Homotopy groups of wedge of spaces

Question

Let $X$ and $Y$ be topological spaces with $\pi_{i}(X) = \pi_{i}(Y) = 0$ for $i \geqslant n$

Is it true that $\pi_{i}(X\vee Y) = 0$ for $i \geqslant n$?

If no, is it true for $CW$ complexes?

Answer 1

As Freakish mentions in the comments, there is a contractible space $X$ for which $X\vee X$ has an uncountable fundamental group.

Of course this particular example could not happen if $X$ were well-pointed, and in particular could not happen if $X$ were a CW complex. However, there still are many examples of n-anticonnected CW complexes $X,Y$ for which $X\vee Y$ has nontrivial homotopy groups in arbitrarily high dimensions.
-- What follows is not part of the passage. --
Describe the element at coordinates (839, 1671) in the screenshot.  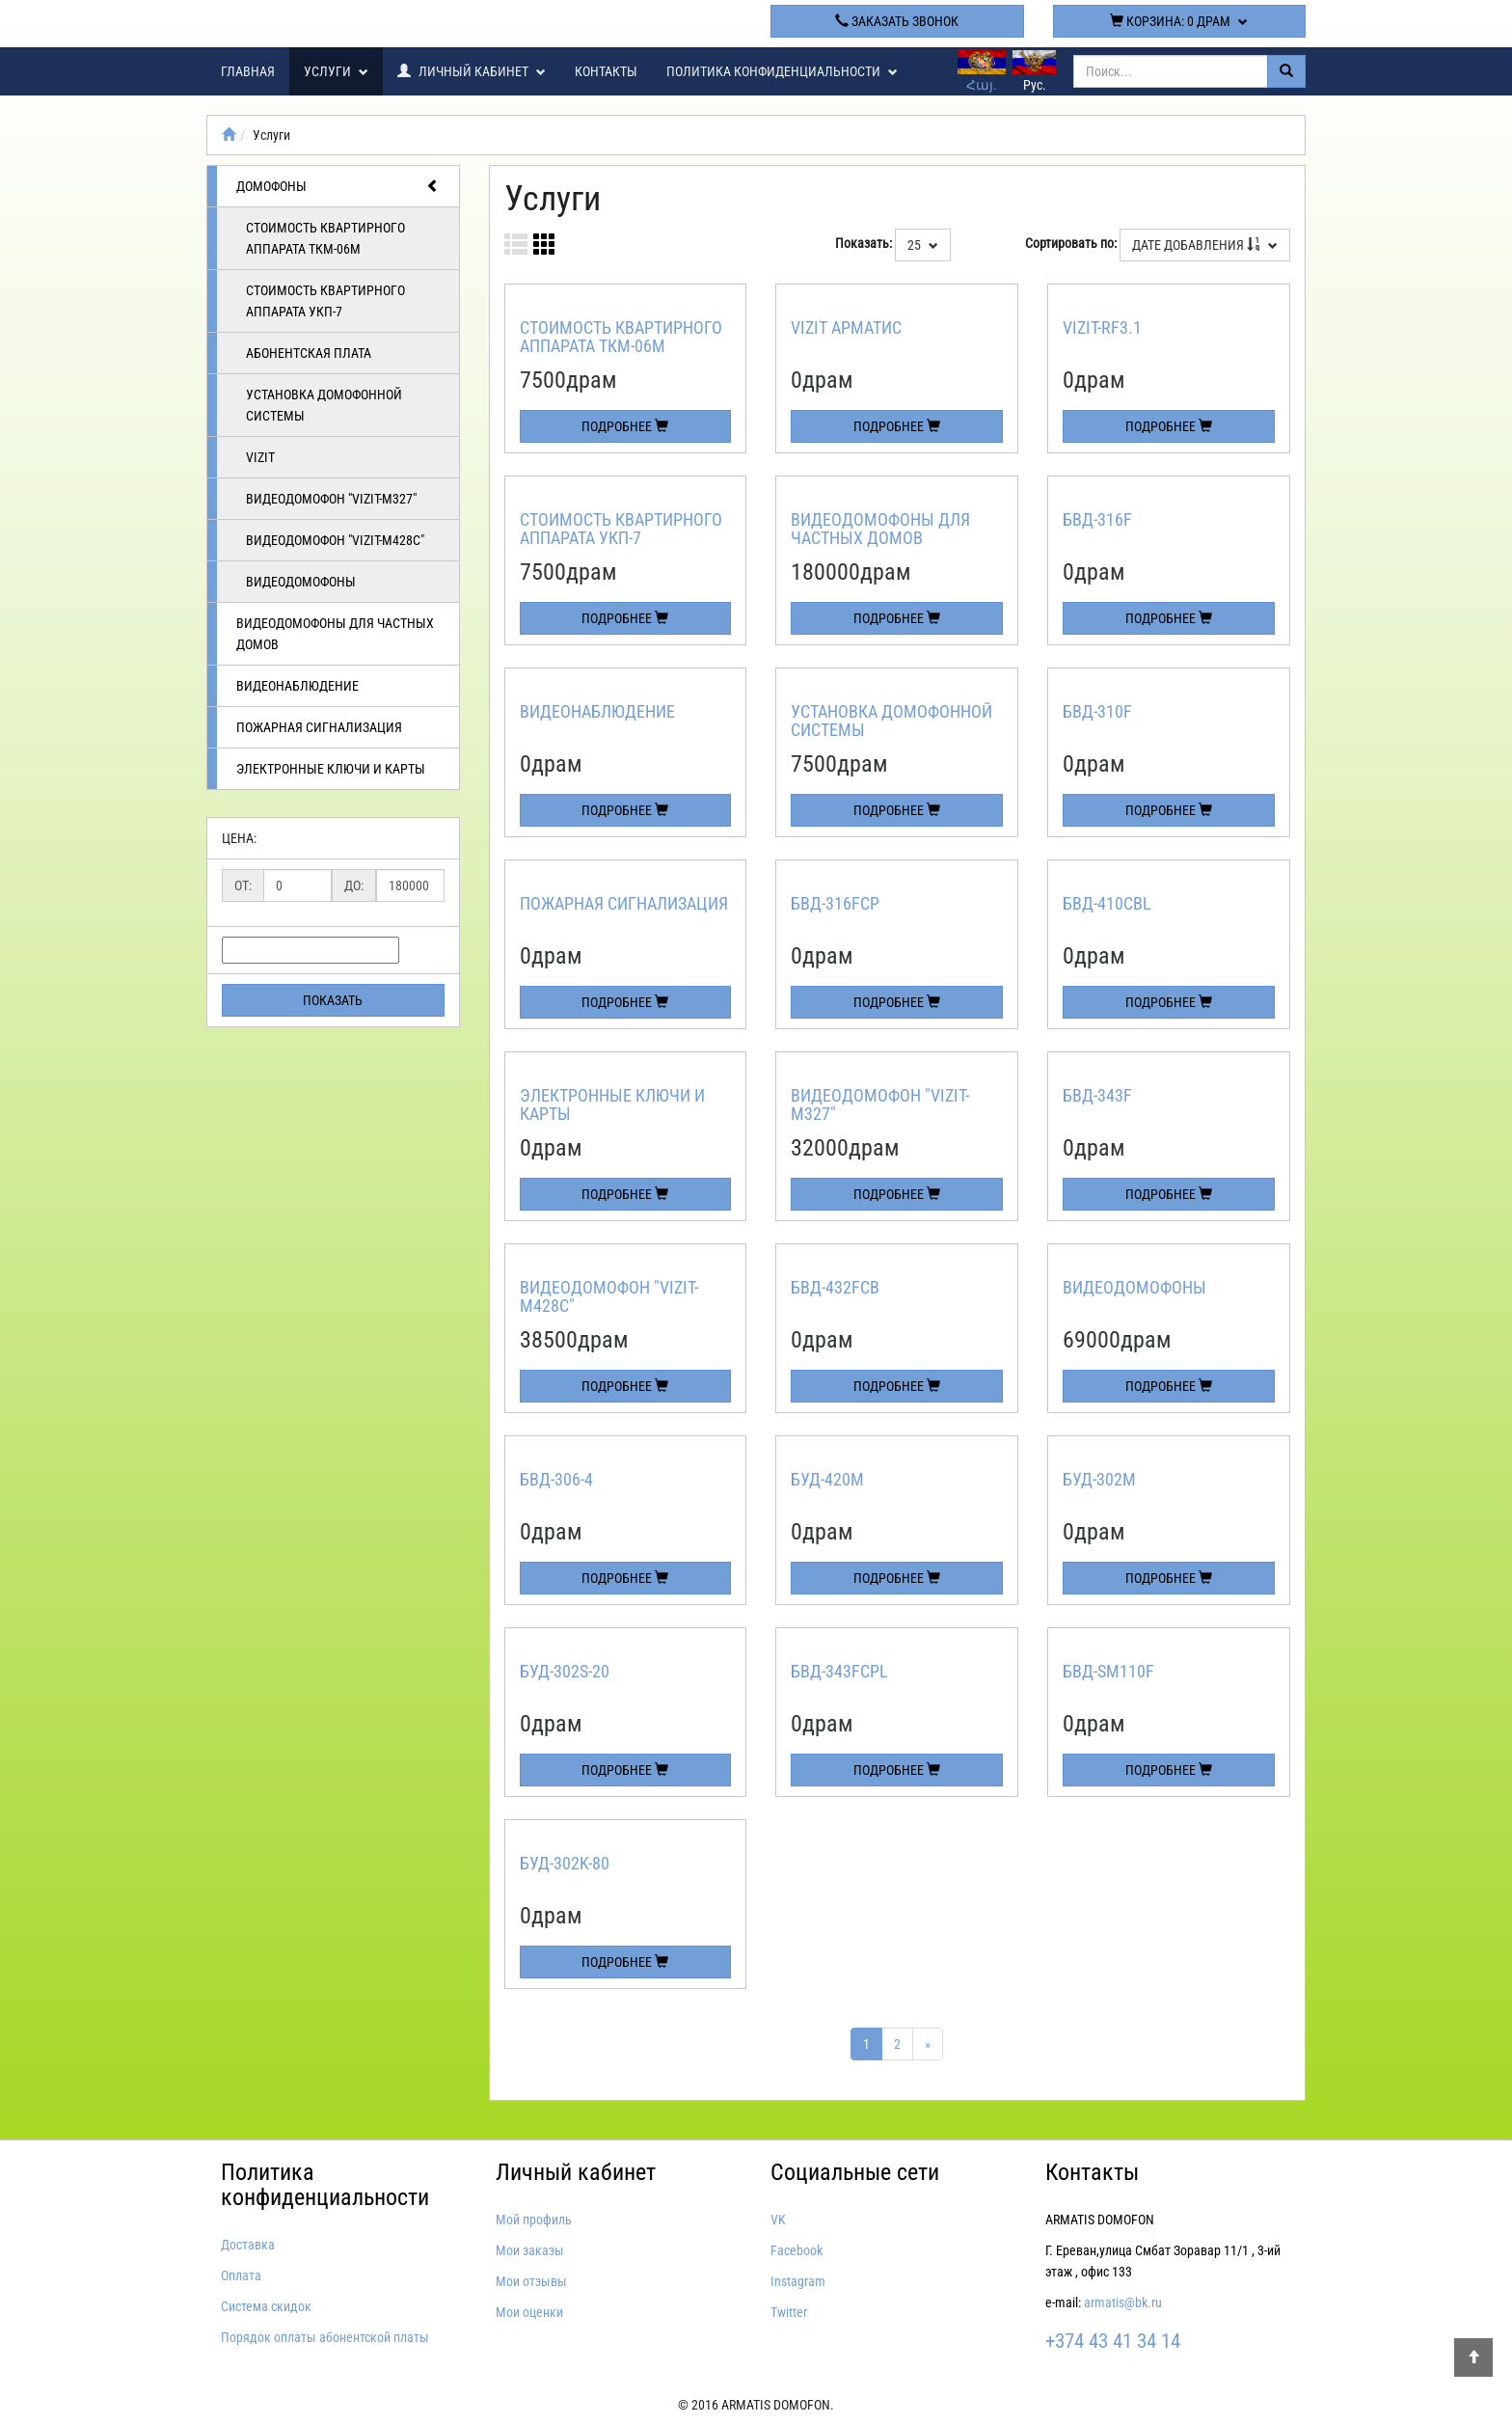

Some simple examples can be constructed as follows. Take any well-pointed space $X$ and let $\nabla:X\vee X\rightarrow X$ be the folding map. A little dexterity computes its homotopy fibre, showing that there is a fibration sequence $$\Sigma\Omega X\rightarrow X\vee X\xrightarrow{\nabla}X.$$ If we now take an Eilenberg-Mac Lane space $X=K(A,n)$, then $\pi_iK(A,n)=0$ for $i>n$. However, from the long exact sequence of the fibration above we extract isomorphisms $$\pi_i(\Sigma K(A,n-1))\cong \pi_i(K(A,n)\vee K(A,n))$$ for all $i>n$. These groups will generally not be trivial.

For instance, take $X=K(\mathbb{Z},2)\simeq \mathbb{C}P^\infty$. Then $\Omega \mathbb{C}P^\infty\simeq S^1$ and we have a fibration sequence $$S^2\rightarrow \mathbb{C}P^\infty\vee \mathbb{C}P^\infty\rightarrow \mathbb{C}P^\infty.$$ This leaves $$\pi_i(\mathbb{C}P^\infty\vee\mathbb{C}P^\infty)\cong\pi_iS^2\cong\pi_iS^3$$ for all $i>2$.